* [What this task involves]
Reproduce the listing below verbatim.

* [Record set]
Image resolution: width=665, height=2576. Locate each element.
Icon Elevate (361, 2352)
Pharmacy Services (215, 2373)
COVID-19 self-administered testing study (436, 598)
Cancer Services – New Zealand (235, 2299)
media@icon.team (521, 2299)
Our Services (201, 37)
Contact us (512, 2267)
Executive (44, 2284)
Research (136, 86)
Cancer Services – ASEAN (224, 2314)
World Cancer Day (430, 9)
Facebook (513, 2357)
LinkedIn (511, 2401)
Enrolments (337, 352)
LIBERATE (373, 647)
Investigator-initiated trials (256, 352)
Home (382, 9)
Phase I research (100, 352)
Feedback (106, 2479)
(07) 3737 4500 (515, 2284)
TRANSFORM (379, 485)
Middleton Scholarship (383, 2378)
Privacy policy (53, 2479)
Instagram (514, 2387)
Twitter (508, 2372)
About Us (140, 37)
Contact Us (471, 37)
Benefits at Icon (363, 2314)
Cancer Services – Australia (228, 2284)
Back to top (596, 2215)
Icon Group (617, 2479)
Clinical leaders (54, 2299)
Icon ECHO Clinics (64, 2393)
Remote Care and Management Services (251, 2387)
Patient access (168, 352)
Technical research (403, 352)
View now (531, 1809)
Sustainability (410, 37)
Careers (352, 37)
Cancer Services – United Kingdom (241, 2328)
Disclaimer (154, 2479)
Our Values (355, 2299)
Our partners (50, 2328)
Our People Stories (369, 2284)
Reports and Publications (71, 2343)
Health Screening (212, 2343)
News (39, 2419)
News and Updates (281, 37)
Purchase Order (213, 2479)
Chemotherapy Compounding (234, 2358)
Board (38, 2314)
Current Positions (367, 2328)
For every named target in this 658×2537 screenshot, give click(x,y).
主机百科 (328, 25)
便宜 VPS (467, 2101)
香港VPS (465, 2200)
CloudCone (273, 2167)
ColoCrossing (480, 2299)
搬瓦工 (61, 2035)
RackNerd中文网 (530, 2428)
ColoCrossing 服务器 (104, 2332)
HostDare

* [Response to the exercise]
Image resolution: width=665, height=2576. Locate each element.
Icon Elevate (361, 2352)
Pharmacy Services (215, 2373)
COVID-19 self-administered testing study (436, 598)
Cancer Services – New Zealand (235, 2299)
media@icon.team (521, 2299)
Our Services (201, 37)
Contact us (512, 2267)
Executive (44, 2284)
Research (136, 86)
Cancer Services – ASEAN (224, 2314)
World Cancer Day (430, 9)
Facebook (513, 2357)
LinkedIn (511, 2401)
Enrolments (337, 352)
LIBERATE (373, 647)
Investigator-initiated trials (256, 352)
Home (382, 9)
Phase I research (100, 352)
Feedback (106, 2479)
(07) 3737 4500 (515, 2284)
TRANSFORM (379, 485)
Middleton Scholarship (383, 2378)
Privacy policy (53, 2479)
Instagram (514, 2387)
Twitter (508, 2372)
About Us (140, 37)
Contact Us (471, 37)
Benefits at Icon (363, 2314)
Cancer Services – Australia (228, 2284)
Back to top (596, 2215)
Icon Group (617, 2479)
Clinical leaders (54, 2299)
Icon ECHO Clinics (64, 2393)
Remote Care and Management Services (251, 2387)
Patient access (168, 352)
Technical research (403, 352)
View now (531, 1809)
Sustainability (410, 37)
Careers (352, 37)
Cancer Services – United Kingdom (241, 2328)
Disclaimer (154, 2479)
Our Values (355, 2299)
Our partners (50, 2328)
Our People Stories (369, 2284)
Reports and Publications (71, 2343)
Health Screening (212, 2343)
News (39, 2419)
News and Updates (281, 37)
Purchase Order (213, 2479)
Chemotherapy Compounding (234, 2358)
Board (38, 2314)
Current Positions (367, 2328)
For every named target in this 658×2537 screenshot, give click(x,y).
主机百科 (328, 25)
便宜 VPS (467, 2101)
香港VPS (465, 2200)
CloudCone (273, 2167)
ColoCrossing (480, 2299)
搬瓦工 (61, 2035)
RackNerd中文网 (530, 2428)
ColoCrossing 服务器 (104, 2332)
HostDare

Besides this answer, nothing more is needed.